### Exercise aim
Each line below with the word "economics" needs to be copied.

### Stored entries

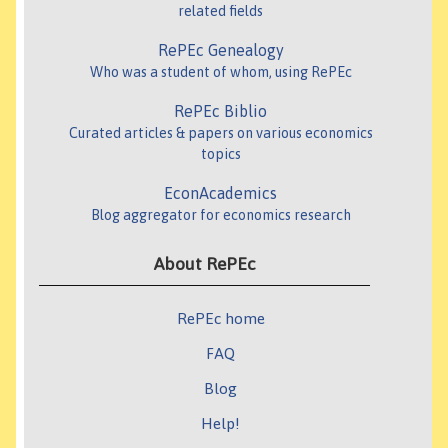
related fields
RePEc Genealogy
Who was a student of whom, using RePEc
RePEc Biblio
Curated articles & papers on various economics
topics
EconAcademics
Blog aggregator for economics research
About RePEc
RePEc home
FAQ
Blog
Help!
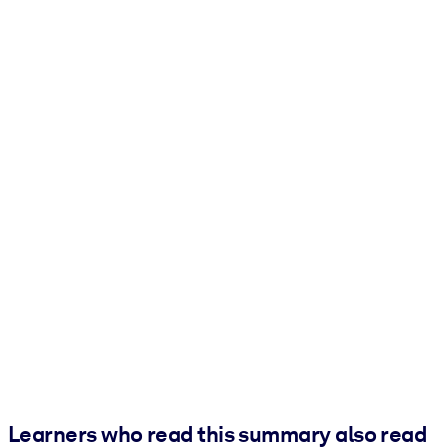
Learners who read this summary also read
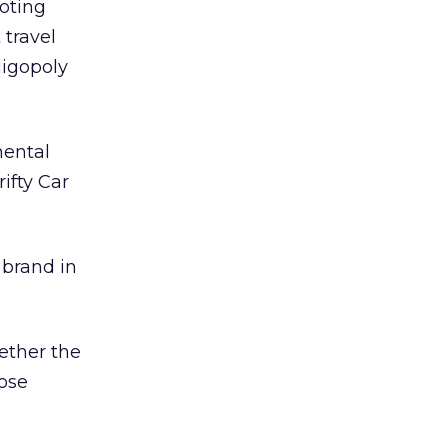
noting
 travel
ligopoly
nental
ifty Car
 brand in
ether the
ose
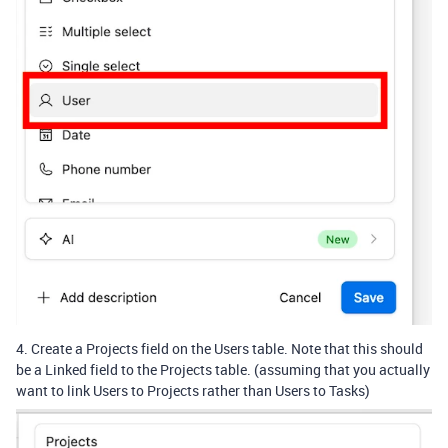
4. Create a Projects field on the Users table. Note that this should
be a Linked field to the Projects table. (assuming that you actually
want to link Users to Projects rather than Users to Tasks)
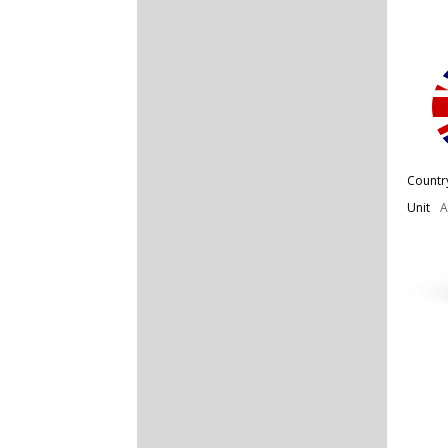
Countr
Unit
A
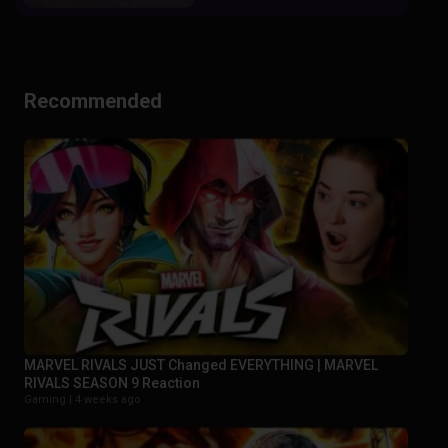
Recommended
MARVEL RIVALS JUST Changed EVERYTHING | MARVEL
RIVALS SEASON 9 Reaction
Gaming |
4 weeks ago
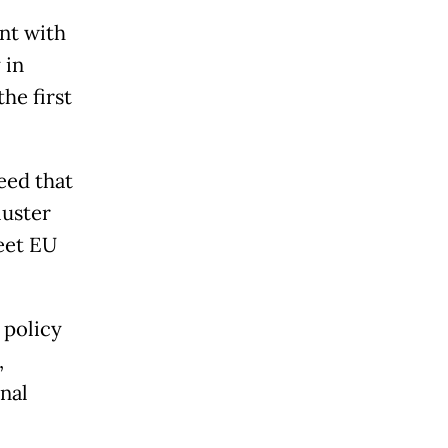
nt with
 in
he first
eed that
luster
eet EU
 policy
,
nal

### Answer space
Curated articles & papers on various economics
Blog aggregator for economics research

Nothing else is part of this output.